• **EXERCISE REQUIREMENTS**
Apart from the pictures, write out all the records exactly.

Saved entries
-------
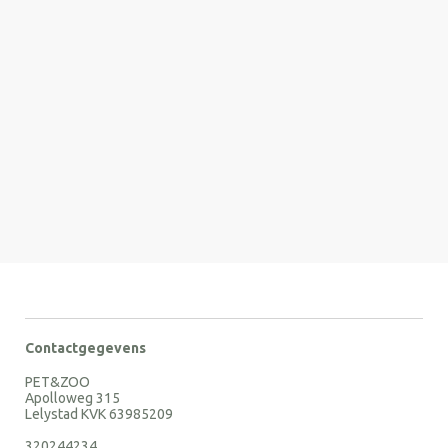
Contactgegevens
PET&ZOO
Apolloweg 315
Lelystad KVK 63985209
320244234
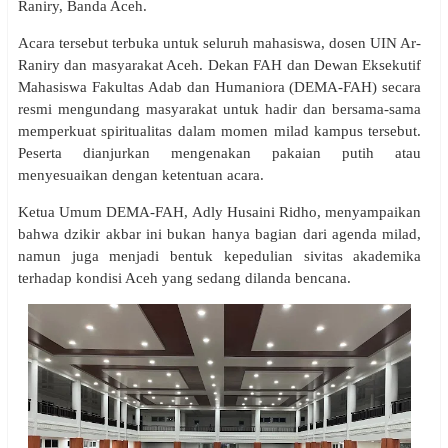
Raniry, Banda Aceh.
Acara tersebut terbuka untuk seluruh mahasiswa, dosen UIN Ar-
Raniry dan masyarakat Aceh. Dekan FAH dan Dewan Eksekutif
Mahasiswa Fakultas Adab dan Humaniora (DEMA-FAH) secara
resmi mengundang masyarakat untuk hadir dan bersama-sama
memperkuat spiritualitas dalam momen milad kampus tersebut.
Peserta dianjurkan mengenakan pakaian putih atau
menyesuaikan dengan ketentuan acara.
Ketua Umum DEMA-FAH, Adly Husaini Ridho, menyampaikan
bahwa dzikir akbar ini bukan hanya bagian dari agenda milad,
namun juga menjadi bentuk kepedulian sivitas akademika
terhadap kondisi Aceh yang sedang dilanda bencana.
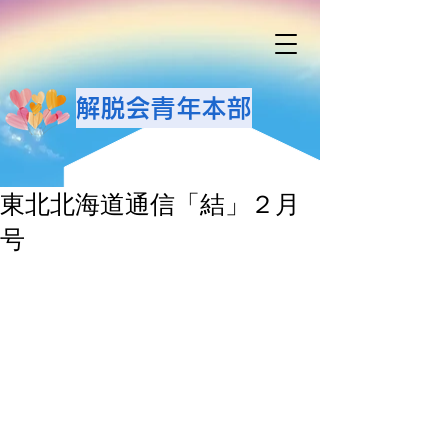
解脱会青年本部
東北北海道通信「結」２月
号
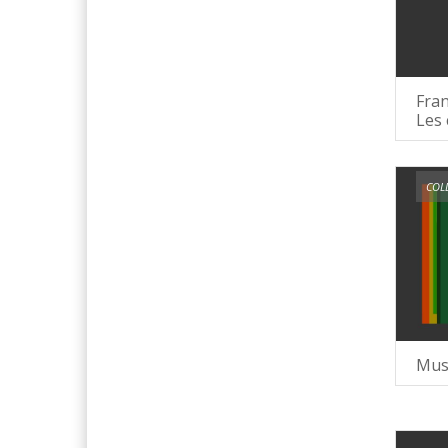
Fra
Les 
COLL
Musi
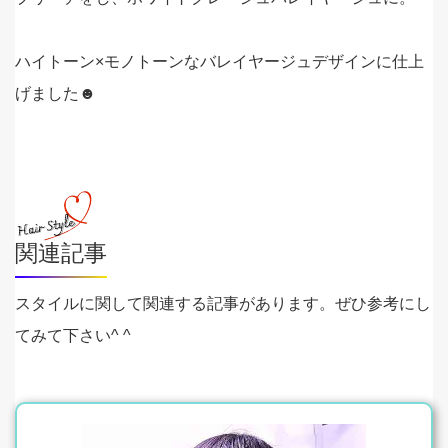
ハイトーン×モノトーンなバレイヤージュデザインに仕上
げました☻
関連記事
スタイルに関して関連する記事があります。ぜひ参考にし
てみて下さい^ ^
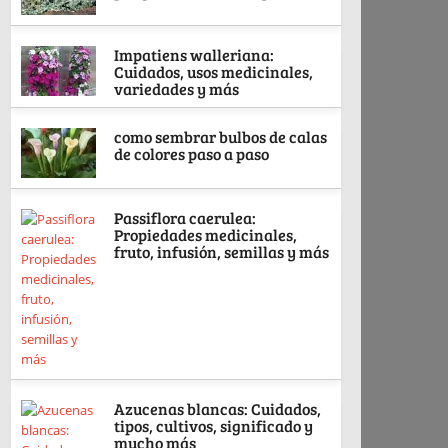
Impatiens walleriana:
Cuidados, usos medicinales,
variedades y más
como sembrar bulbos de calas
de colores paso a paso
Passiflora caerulea:
Propiedades medicinales,
fruto, infusión, semillas y más
Azucenas blancas: Cuidados,
tipos, cultivos, significado y
mucho más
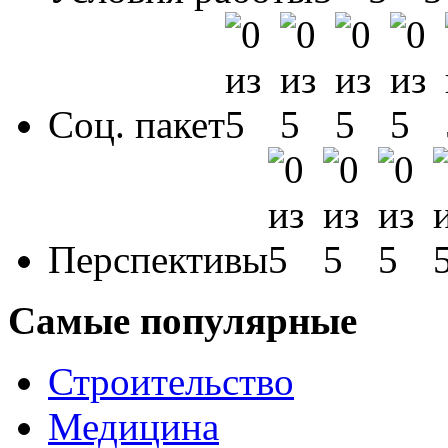
Соц. пакет
Перспективы
Самые популярные
Строительство
Медицина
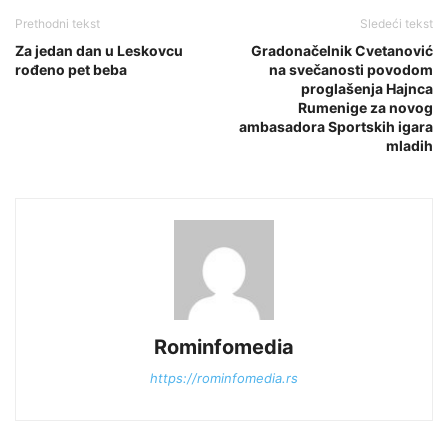
Prethodni tekst
Sledeći tekst
Za jedan dan u Leskovcu
Gradonačelnik Cvetanović
rođeno pet beba
na svečanosti povodom
proglašenja Hajnca
Rumenige za novog
ambasadora Sportskih igara
mladih
Rominfomedia
https://rominfomedia.rs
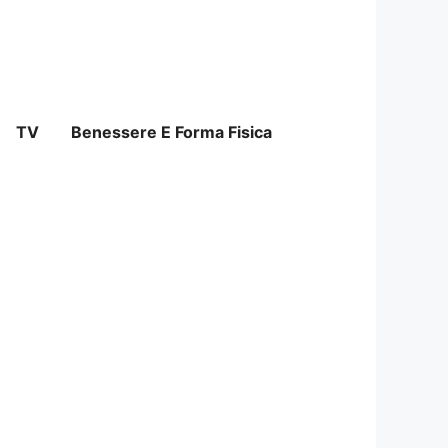
TV
Benessere E Forma Fisica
-------
• **EXERCISE ANSWER**
Contactgegevens
PET&ZOO
Apolloweg 315
Lelystad KVK 63985209
320244234
Raniry, Banda Aceh.
Acara tersebut terbuka untuk seluruh mahasiswa, dosen UIN Ar-
Raniry dan masyarakat Aceh. Dekan FAH dan Dewan Eksekutif
Mahasiswa Fakultas Adab dan Humaniora (DEMA-FAH) secara
resmi mengundang masyarakat untuk hadir dan bersama-sama
memperkuat spiritualitas dalam momen milad kampus tersebut.
Peserta dianjurkan mengenakan pakaian putih atau
menyesuaikan dengan ketentuan acara.
Ketua Umum DEMA-FAH, Adly Husaini Ridho, menyampaikan
bahwa dzikir akbar ini bukan hanya bagian dari agenda milad,
namun juga menjadi bentuk kepedulian sivitas akademika
terhadap kondisi Aceh yang sedang dilanda bencana.
解脱会青年本部
東北北海道通信「結」２月
号
Fra
Les 
COLL
Musi
ハイトーン×モノトーンなバレイヤージュデザインに仕上
げました☻
関連記事
スタイルに関して関連する記事があります。ぜひ参考にし
てみて下さい^ ^
Impatiens walleriana:
Cuidados, usos medicinales,
variedades y más
como sembrar bulbos de calas
de colores paso a paso
Passiflora caerulea:
Propiedades medicinales,
fruto, infusión, semillas y más
Azucenas blancas: Cuidados,
tipos, cultivos, significado y
mucho más
Соц. пакет
Перспективы
Самые популярные
Строительство
Медицина
Prethodni tekst
Sledeći tekst
Za jedan dan u Leskovcu
Gradonačelnik Cvetanović
rođeno pet beba
na svečanosti povodom
proglašenja Hajnca
Rumenige za novog
ambasadora Sportskih igara
mladih
Rominfomedia
https://rominfomedia.rs
TV
Benessere E Forma Fisica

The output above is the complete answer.